A. J. Deprettere, K. J. Van Acker, L. S. De Clerck, M. K. Docx, W. J. Stevens and H. P. Van Bever
Department of Pediatrics, University Hospital of Antwerp, Belgium.

We treated four children with clinical symptoms and laboratory findings suggestive of Sjogren's syndrome (SS). We also review the findings in 23 children with the diagnosis of SS whose cases were reported in the literature.

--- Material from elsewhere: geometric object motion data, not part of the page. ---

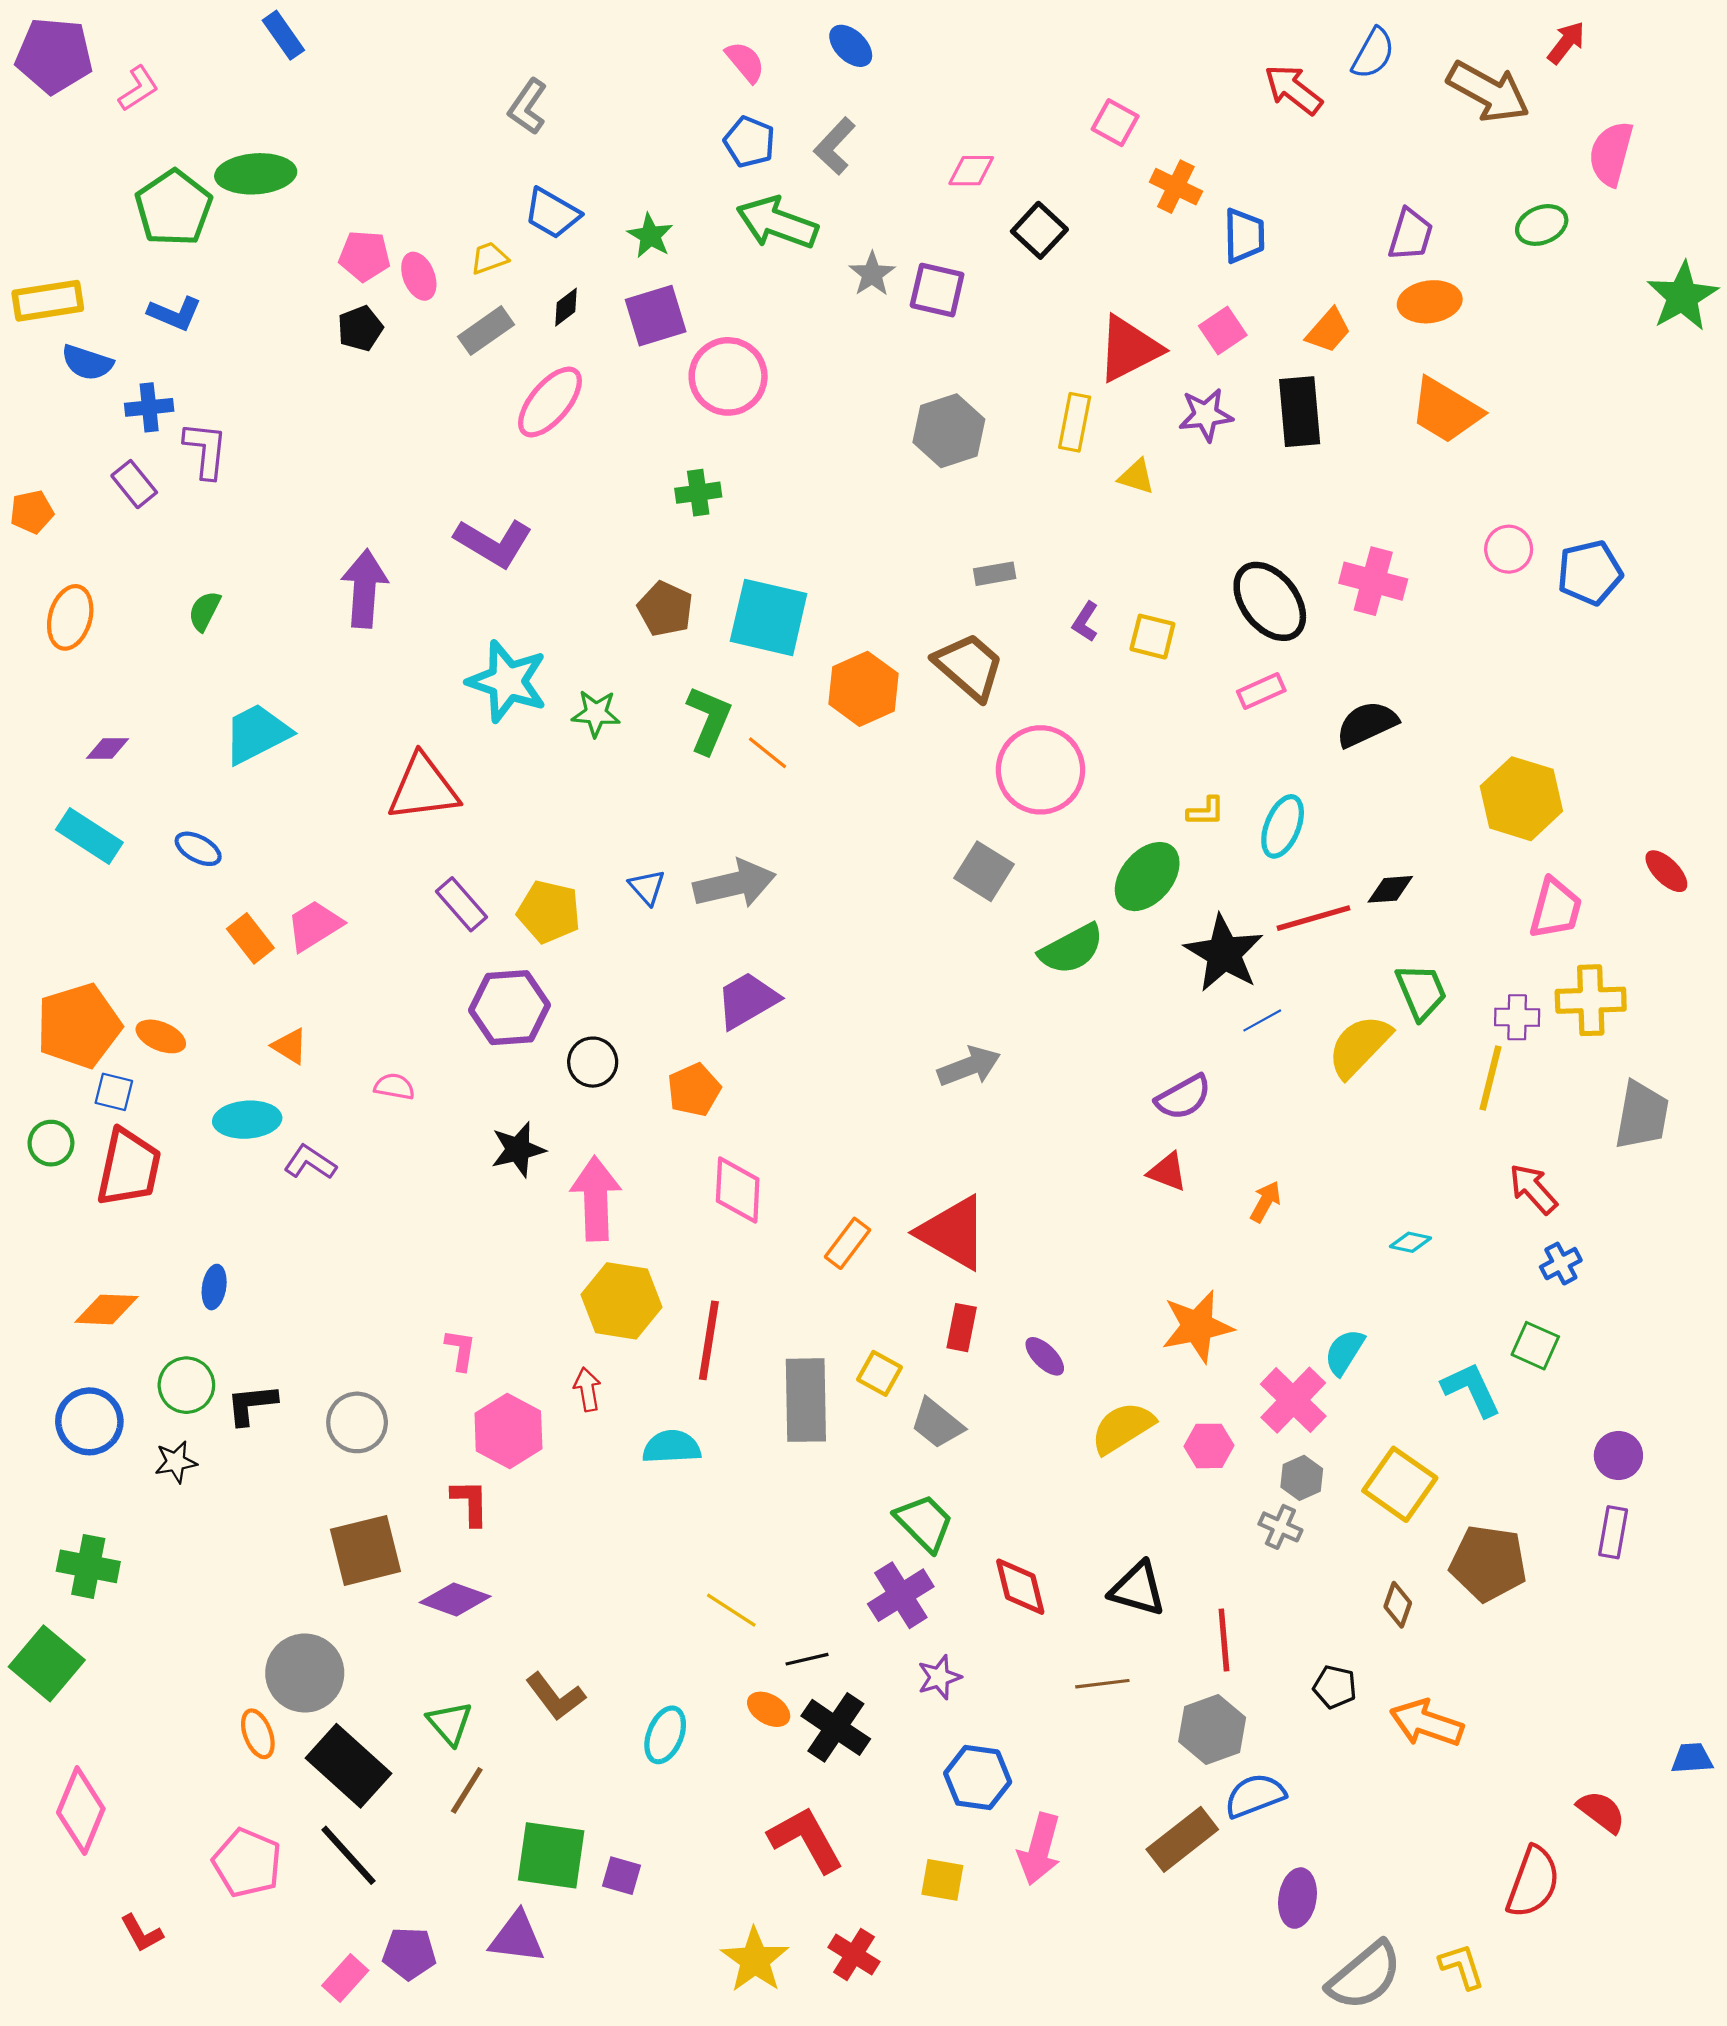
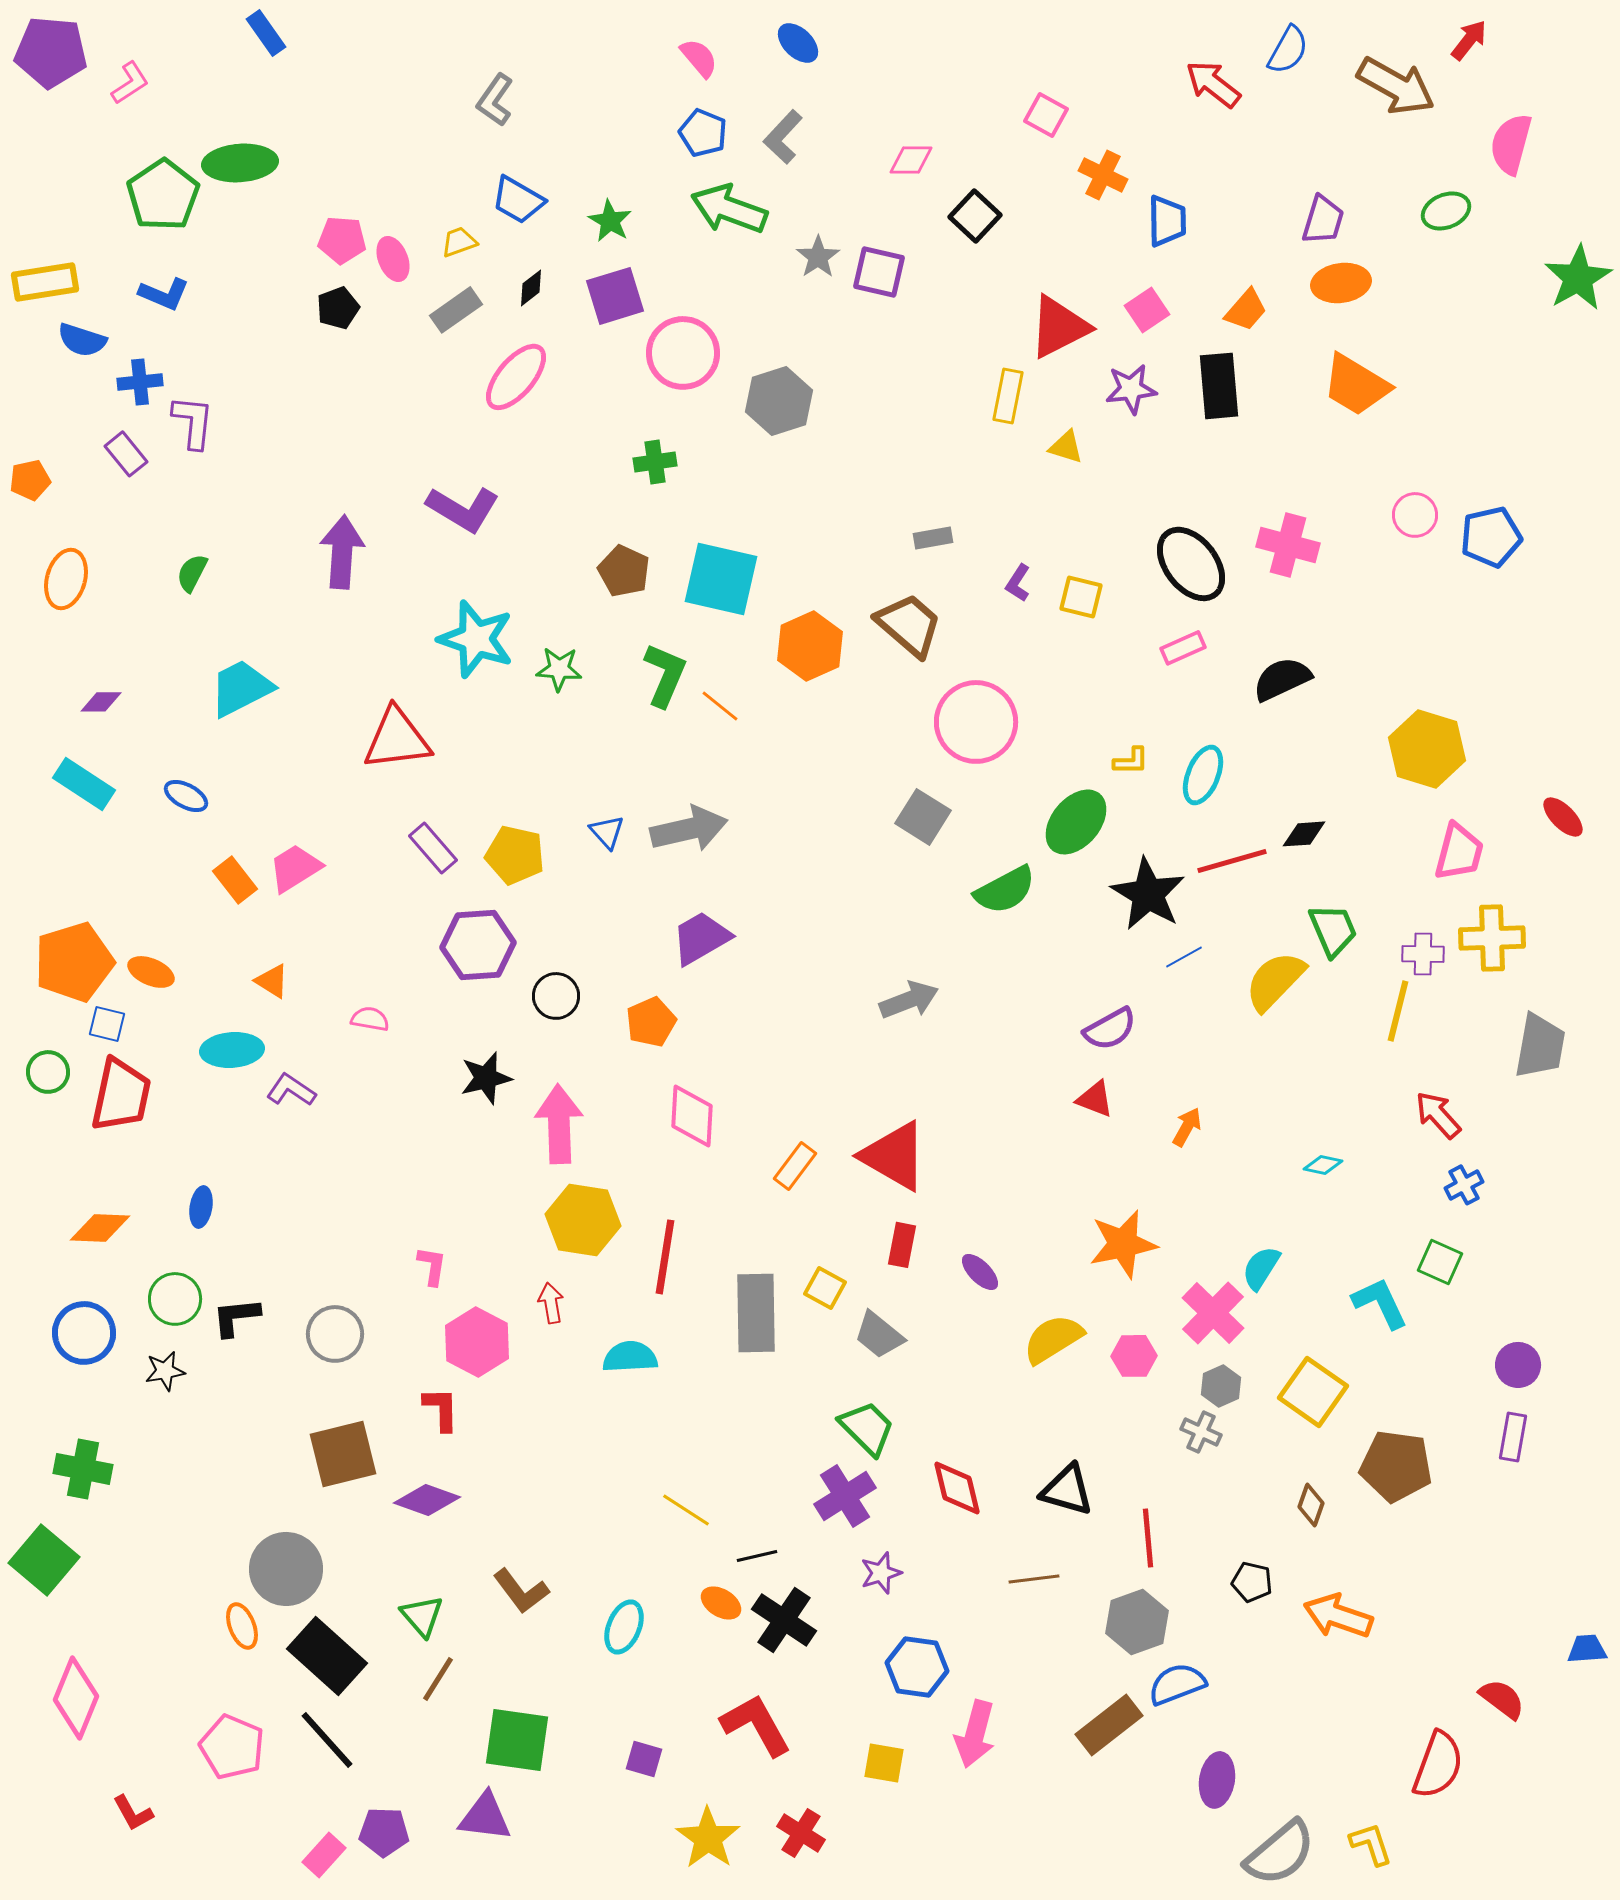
gray hexagon: (949, 431) -> (779, 401), moved
purple square: (621, 1876) -> (644, 1759), moved

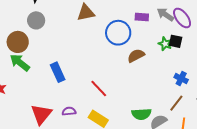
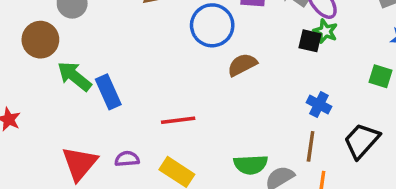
green star: (165, 44) -> (325, 31), moved
green arrow: (20, 62) -> (74, 76), moved
red line: (99, 88) -> (178, 120), turned -54
brown line: (176, 103) -> (311, 146), turned -30

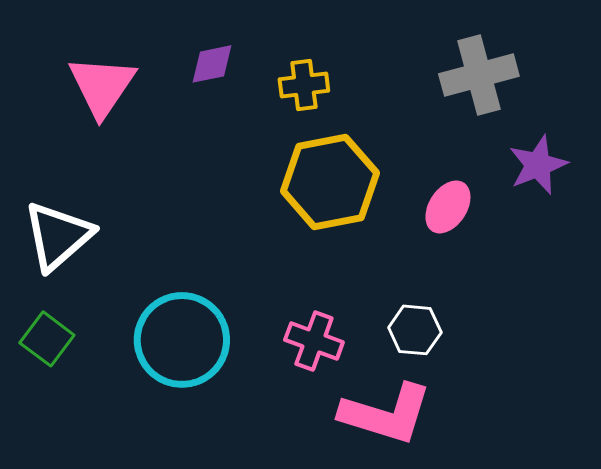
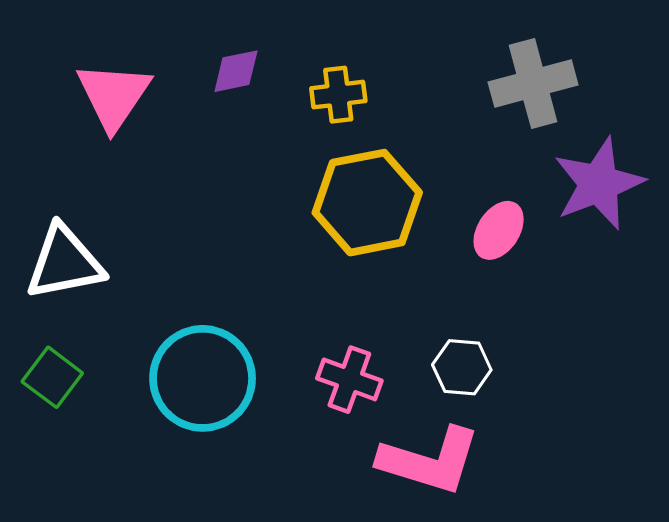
purple star: (538, 165) -> (599, 184), size x1.4
white triangle: (58, 236) -> (65, 263), turned 30

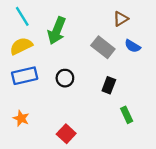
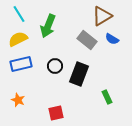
brown triangle: (121, 19) -> (102, 16), size x1.5
black rectangle: (109, 85) -> (79, 74), moved, size x1.6
red square: (66, 134) -> (56, 113), turned 35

We propose that the following criteria for the diagnosis of SS, which are mostly used in adults, should also be applied to children: (1) keratoconjunctivitis evidenced by a Schirmer test and a quantitative rose bengal test; (2) xerostomia shown by a decreased basal and stimulated salivary flow; (3) lymphocytic infiltration in a minor salivary gland biopsy specimen with at least two foci per 4 mm2; (4) laboratory evidence of a systemic autoimmune disorder on the basis of a rheumatoid factor of 1/160 or greater, antinuclear antibody of 1/160 or greater, or extractable nuclear antigen antibodies. Only close observation and long-term follow-up of these patients will allow a better insight in the natural history of SS in children. Those children who do not fulfill these diagnostic criteria also need close and prolonged follow-up study: one of the possibilities is that their conditions will ultimately evolve toward definite SS.